Ia berkacak pinggang, tubuh nya di busung kan ke depan, merenggangkan beberapa otot. Satu menit kemudian, terlihat dari sana tampak sepeda motor Rohid melaju menuju parkiran basecamp milik mereka.
"Kurang lama kau datang!" teriak Dito.
Rohid segera menemui sang ketua, menatap mata nya dan menepuk pundak kiri Dito. "Santai dong, Bro! Tadi Ara nih yang lama."
Ara yang masih mengatur nafasnya yang turut ikut menghadap Dito seketika menoleh ke kanan memasang wajah kesal, "Eh, kok aku?? Gak!"
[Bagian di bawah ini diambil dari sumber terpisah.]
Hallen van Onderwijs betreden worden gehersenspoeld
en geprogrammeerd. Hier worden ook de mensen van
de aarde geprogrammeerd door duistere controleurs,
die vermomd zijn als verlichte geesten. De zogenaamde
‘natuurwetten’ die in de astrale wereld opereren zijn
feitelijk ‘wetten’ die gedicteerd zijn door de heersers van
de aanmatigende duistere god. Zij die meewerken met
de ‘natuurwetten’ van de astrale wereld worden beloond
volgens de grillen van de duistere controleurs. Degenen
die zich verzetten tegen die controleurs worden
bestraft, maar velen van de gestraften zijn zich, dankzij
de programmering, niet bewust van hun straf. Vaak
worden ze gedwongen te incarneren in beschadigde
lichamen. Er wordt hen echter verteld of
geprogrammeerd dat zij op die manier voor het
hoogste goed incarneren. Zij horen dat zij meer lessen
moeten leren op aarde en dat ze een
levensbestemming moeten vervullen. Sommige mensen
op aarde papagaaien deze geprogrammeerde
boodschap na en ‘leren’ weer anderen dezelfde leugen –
Ara menoleh kembali ke depan, mengarah ke wajah Dito. "Dia bohong Bang. Aku gak lama, kok. Dia aja yang asyik ngobrol sama Gio tadi."
Kini wajah Ara menjadi merah namun Dito malah mencolek pipi kanan nya. "Udah, ga apa-apa, kok. Ya udah yuk kita langsung berangkat aja. Entar takutnya macet atau apa."
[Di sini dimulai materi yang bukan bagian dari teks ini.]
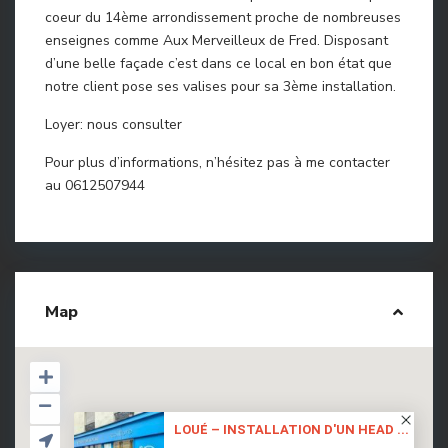
coeur du 14ème arrondissement proche de nombreuses
enseignes comme Aux Merveilleux de Fred. Disposant
d’une belle façade c’est dans ce local en bon état que
notre client pose ses valises pour sa 3ème installation.
Loyer: nous consulter
Pour plus d’informations, n’hésitez pas à me contacter
au 0612507944
Map
LOUÉ – INSTALLATION D'UN HEAD ...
Mereka bergegas mengambil barang-barang yang sudah di siapkan sebelumnya, kemudian di angkut ke dalam mobil pick up empat bangku milik salah seorang teman kami.
Dito menyetir dan Rohid ada di depan bersama nya. Tiga puluh menit berlalu namun belum ada tanda-tanda mereka membuka pembicaraan.
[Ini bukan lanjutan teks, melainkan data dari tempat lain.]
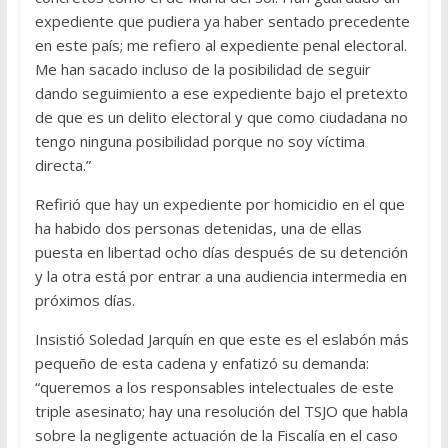
expediente que pudiera ya haber sentado precedente
en este país; me refiero al expediente penal electoral.
Me han sacado incluso de la posibilidad de seguir
dando seguimiento a ese expediente bajo el pretexto
de que es un delito electoral y que como ciudadana no
tengo ninguna posibilidad porque no soy víctima
directa.”
Refirió que hay un expediente por homicidio en el que
ha habido dos personas detenidas, una de ellas
puesta en libertad ocho días después de su detención
y la otra está por entrar a una audiencia intermedia en
próximos días.
Insistió Soledad Jarquín en que este es el eslabón más
pequeño de esta cadena y enfatizó su demanda:
“queremos a los responsables intelectuales de este
triple asesinato; hay una resolución del TSJO que habla
sobre la negligente actuación de la Fiscalía en el caso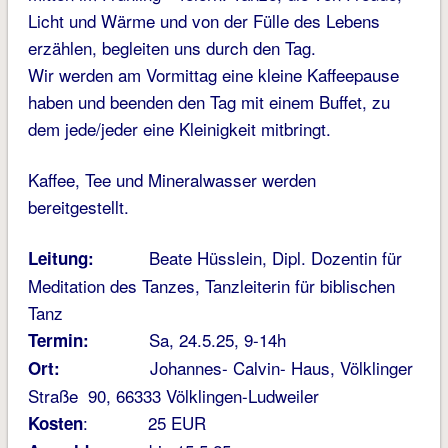
Licht und Wärme und von der Fülle des Lebens
erzählen, begleiten uns durch den Tag.
Wir werden am Vormittag eine kleine Kaffeepause
haben und beenden den Tag mit einem Buffet, zu
dem jede/jeder eine Kleinigkeit mitbringt.
Kaffee, Tee und Mineralwasser werden
bereitgestellt.
Beate Hüsslein, Dipl. Dozentin für
Leitung:
Meditation des Tanzes, Tanzleiterin für biblischen
Tanz
Sa, 24.5.25, 9-14h
Termin:
Johannes- Calvin- Haus, Völklinger
Ort:
Straße 90, 66333 Völklingen-Ludweiler
: 25 EUR
Kosten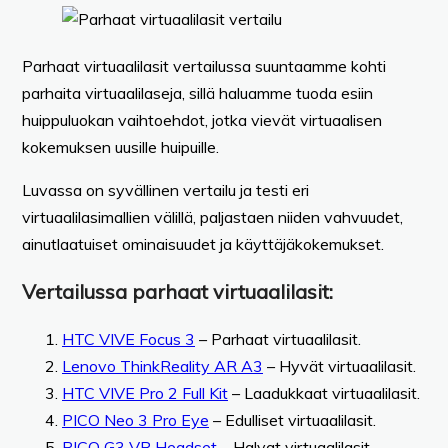
Parhaat virtuaalilasit vertailussa suuntaamme kohti
parhaita virtuaalilaseja, sillä haluamme tuoda esiin
huippuluokan vaihtoehdot, jotka vievät virtuaalisen
kokemuksen uusille huipuille.
Luvassa on syvällinen vertailu ja testi eri
virtuaalilasimallien välillä, paljastaen niiden vahvuudet,
ainutlaatuiset ominaisuudet ja käyttäjäkokemukset.
Vertailussa parhaat virtuaalilasit:
HTC VIVE Focus 3
– Parhaat virtuaalilasit.
Lenovo ThinkReality AR A3
– Hyvät virtuaalilasit.
HTC VIVE Pro 2 Full Kit
– Laadukkaat virtuaalilasit.
PICO Neo 3 Pro Eye
– Edulliset virtuaalilasit.
PICO G3 VR Headset
– Halvat virtuaalilasit.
Bian mendehem, membuka snack miliknya dan sengaja membuat keributan karena Dito tidak menyalakan musik di dashboard.
"Ya udah sih kalau pengen ngobrol, ngobrol aja." Ucap Dito dengan mata yang masih fokus ke jalanan.
Ara melihat spion dalam mobil, dan tidak disangka Dito juga sedang menatapnya kini. Ara langsung memalingkan wajah nya ke luar jendela dan seakan tidak mengetahui apapun.
Perjalanan menempuh dua jam lewat tiga puluh menit namun perjalanan terasa sangat lama karena beberapa meter jalanan yang dilewati rusak dan banyak pasir nya sehingga memperlambat laju ban.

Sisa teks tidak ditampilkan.